奏者のいないグランドピアノと誰もいない観客席の空間が、黒い糸で網羅されたインスタレーションです。

この作品は塩田千春が幼少期に見た火事の記憶から発想されたもの。燃えて音の出なくなったグランドピアノが奏でる「沈黙」が、黒い毛糸を用いて表現されています。

《時空の反射》

2メートル四方ほどの枠組みの中に張り巡らされた黒い毛糸により、白いドレスが宙に浮いているような作品。枠の中には鏡があり、実像と虚像の存在が現実空間で鑑賞者に混沌をもたらします。

《集積 − 目的地を求めて》

こちらは2016年に制作された、赤いロープで天井から吊るされた400個以上のスーツケースが、モーターでゆらゆらと揺れ動く大型のインスタレーション。これらのスーツケースは塩田千春がベルリンで中古で手にしたもの。

所有者のいたスーツケースが揺れる様は、まるでそこに目に見えないその人がいるかのように感じられます。スーツケースは「旅の記憶」を表すアイテムであり、《不確かな旅》などの舟の作品と合わせて、塩田千春の打ち出す人々の概念的な「生命の旅」を示唆しているかのようです。

《外在化された身体》

こちらはこの森美術館の個展に寄せられた塩田千春の新作です。赤いシートで作られた網と、切り取られた手足のパーツの作品。

2017年に癌の再発が告知されて、「まるでベルトコンベアーに乗せられているかのよう」に自身の体を扱われたことで、人の身体に内在する「魂」のありかを感じ取ってきた塩田千春の、リアリティのある仕事であるといえます。この作品を通して、鑑賞者は自分の身体と魂の存在について疑問を感じることがあるかもしれません。

まとめ

今回、森美術館の個展で塩田千春の存在を知った人も多いのではないかと思われます。
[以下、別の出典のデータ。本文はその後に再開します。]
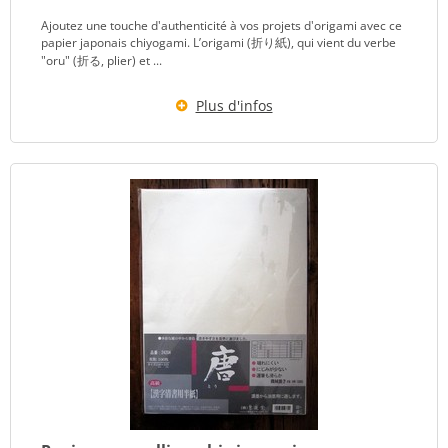
Ajoutez une touche d'authenticité à vos projets d'origami avec ce
papier japonais chiyogami. L’origami (折り紙), qui vient du verbe
"oru" (折る, plier) et ...
Plus d'infos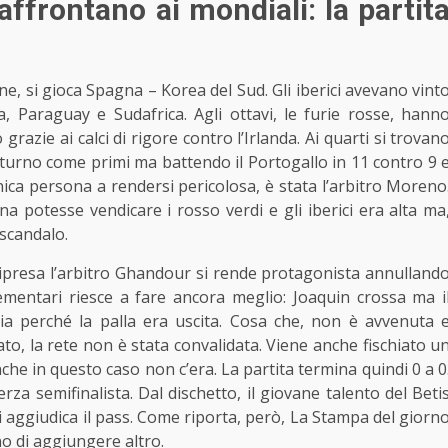
ffrontano ai mondiali: la partit
ne, si gioca
Spagna
– Korea del Sud. Gli iberici avevano vint
ia, Paraguay e Sudafrica. Agli ottavi, le furie rosse, hann
azie ai calci di rigore contro l’Irlanda. Ai quarti si trovan
l turno come primi ma battendo il Portogallo in 11 contro 9 
unica persona a rendersi pericolosa, è stata l’arbitro Moreno
potesse vendicare i rosso verdi e gli iberici era alta ma
 scandalo.
ipresa l’arbitro Ghandour si rende protagonista annulland
ementari riesce a fare ancora meglio: Joaquin crossa ma i
hia perché la palla era uscita. Cosa che, non è avvenuta 
ato, la rete non è stata convalidata. Viene anche fischiato u
che in questo caso non c’era. La partita termina quindi 0 a 0
erza semifinalista. Dal dischetto, il giovane talento del Beti
si aggiudica il pass. Come riporta, però, La Stampa del giorn
o di aggiungere altro.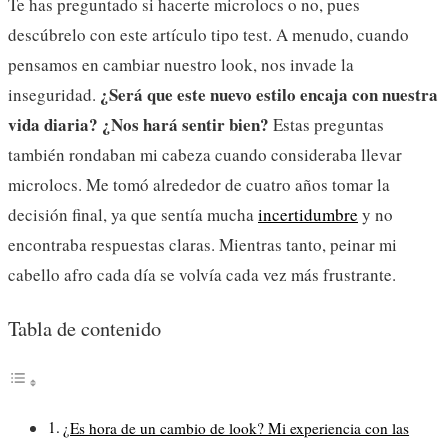
Te has preguntado si hacerte microlocs o no, pues
descúbrelo con este artículo tipo test. A menudo, cuando
pensamos en cambiar nuestro look, nos invade la
¿Será que este nuevo estilo encaja con nuestra
inseguridad.
vida diaria? ¿Nos hará sentir bien?
Estas preguntas
también rondaban mi cabeza cuando consideraba llevar
microlocs. Me tomó alrededor de cuatro años tomar la
decisión final, ya que sentía mucha
incertidumbre
y no
encontraba respuestas claras. Mientras tanto, peinar mi
cabello afro cada día se volvía cada vez más frustrante.
Tabla de contenido
¿Es hora de un cambio de look? Mi experiencia con las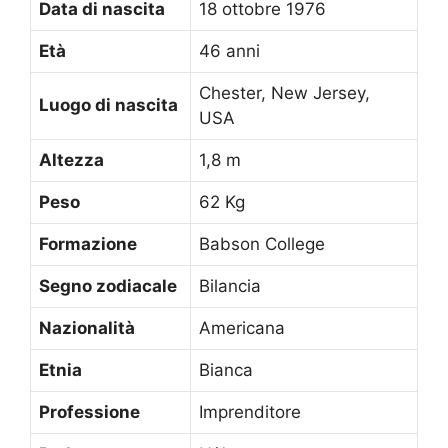
Data di nascita
18 ottobre 1976
Età
46 anni
Chester, New Jersey,
Luogo di nascita
USA
Altezza
1,8 m
Peso
62 Kg
Formazione
Babson College
Segno zodiacale
Bilancia
Nazionalità
Americana
Etnia
Bianca
Professione
Imprenditore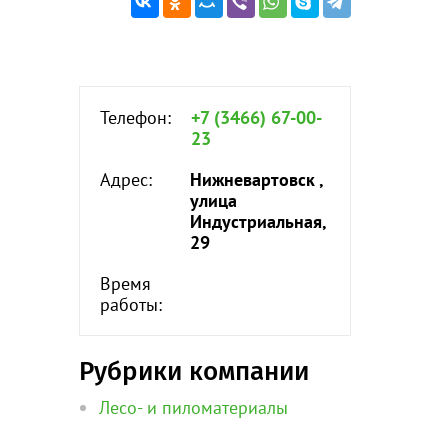
Телефон:
+7 (3466) 67-00-
23
Адрес:
Нижневартовск ,
улица
Индустриальная,
29
Время
работы:
Рубрики компании
Лесо- и пиломатериалы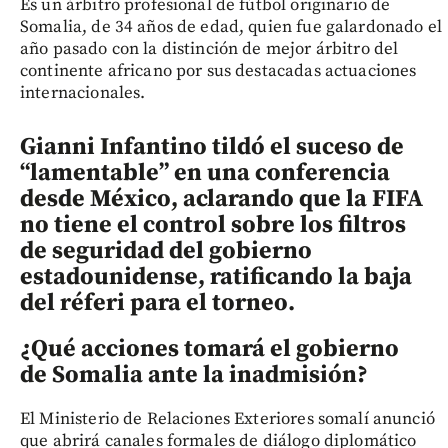
Es un árbitro profesional de fútbol originario de
Somalia, de 34 años de edad, quien fue galardonado el
año pasado con la distinción de mejor árbitro del
continente africano por sus destacadas actuaciones
internacionales.
Gianni Infantino tildó el suceso de
“lamentable” en una conferencia
desde México, aclarando que la FIFA
no tiene el control sobre los filtros
de seguridad del gobierno
estadounidense, ratificando la baja
del réferi para el torneo.
¿Qué acciones tomará el gobierno
de Somalia ante la inadmisión?
El Ministerio de Relaciones Exteriores somalí anunció
que abrirá canales formales de diálogo diplomático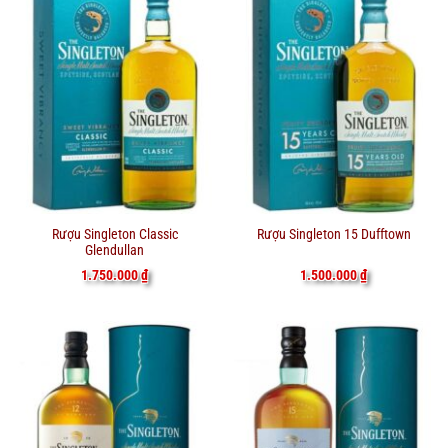
Rượu Singleton Classic
Rượu Singleton 15 Dufftown
Glendullan
1.750.000
₫
1.500.000
₫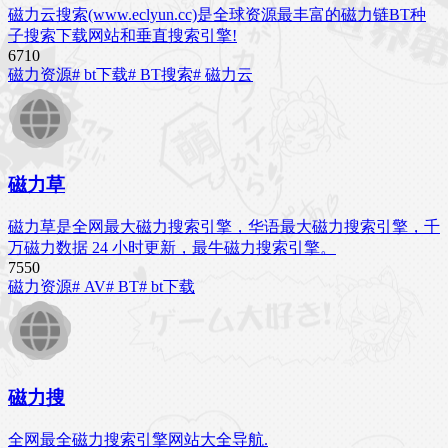
磁力云搜索(www.eclyun.cc)是全球资源最丰富的磁力链BT种
子搜索下载网站和垂直搜索引擎!
671
0
磁力资源
# bt下载
# BT搜索
# 磁力云
磁力草
磁力草是全网最大磁力搜索引擎，华语最大磁力搜索引擎，千
万磁力数据 24 小时更新，最牛磁力搜索引擎。
755
0
磁力资源
# AV
# BT
# bt下载
磁力搜
全网最全磁力搜索引擎网站大全导航.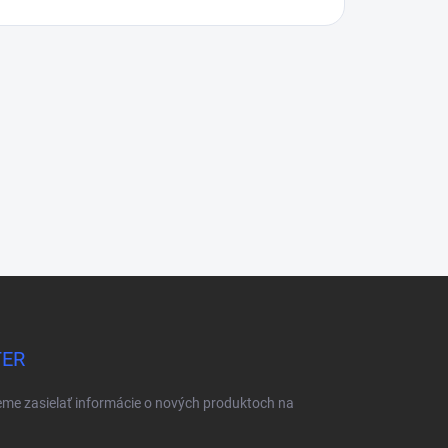
TER
eme zasielať informácie o nových produktoch na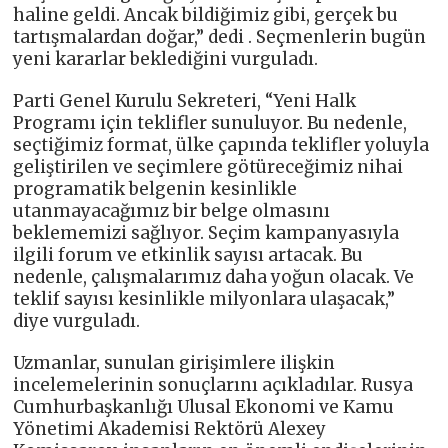
haline geldi. Ancak bildiğimiz gibi, gerçek bu
tartışmalardan doğar,” dedi . Seçmenlerin bugün
yeni kararlar beklediğini vurguladı.
Parti Genel Kurulu Sekreteri, “Yeni Halk
Programı için teklifler sunuluyor. Bu nedenle,
seçtiğimiz format, ülke çapında teklifler yoluyla
geliştirilen ve seçimlere götüreceğimiz nihai
programatik belgenin kesinlikle
utanmayacağımız bir belge olmasını
beklememizi sağlıyor. Seçim kampanyasıyla
ilgili forum ve etkinlik sayısı artacak. Bu
nedenle, çalışmalarımız daha yoğun olacak. Ve
teklif sayısı kesinlikle milyonlara ulaşacak,”
diye vurguladı.
Uzmanlar, sunulan girişimlere ilişkin
incelemelerinin sonuçlarını açıkladılar. Rusya
Cumhurbaşkanlığı Ulusal Ekonomi ve Kamu
Yönetimi Akademisi Rektörü Alexey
ときに「個人的すぎる」「説明的すぎる」と批判を受けることの多いインスタレーション作品の数々ですが、これらの作品が鑑賞者一個人の感情に強く訴えかけ、塩田千春が作品を通した鑑賞者との「個々との対話」を生み出したことは、美術の世界で他のアーティストが成し遂げない成果であることは注目しなければなりません。

塩田千春の作品はおそらく、その作品だけその場所にあっても意味がなく、鑑賞者がその場にいてこそ意味の生まれるもの。人間の命のつながり、そしてその魂の存在は「どこに」あるのかということを、能動的な鑑賞を可能にしたそのインスタレーションのなかで深く考えることになるでしょう。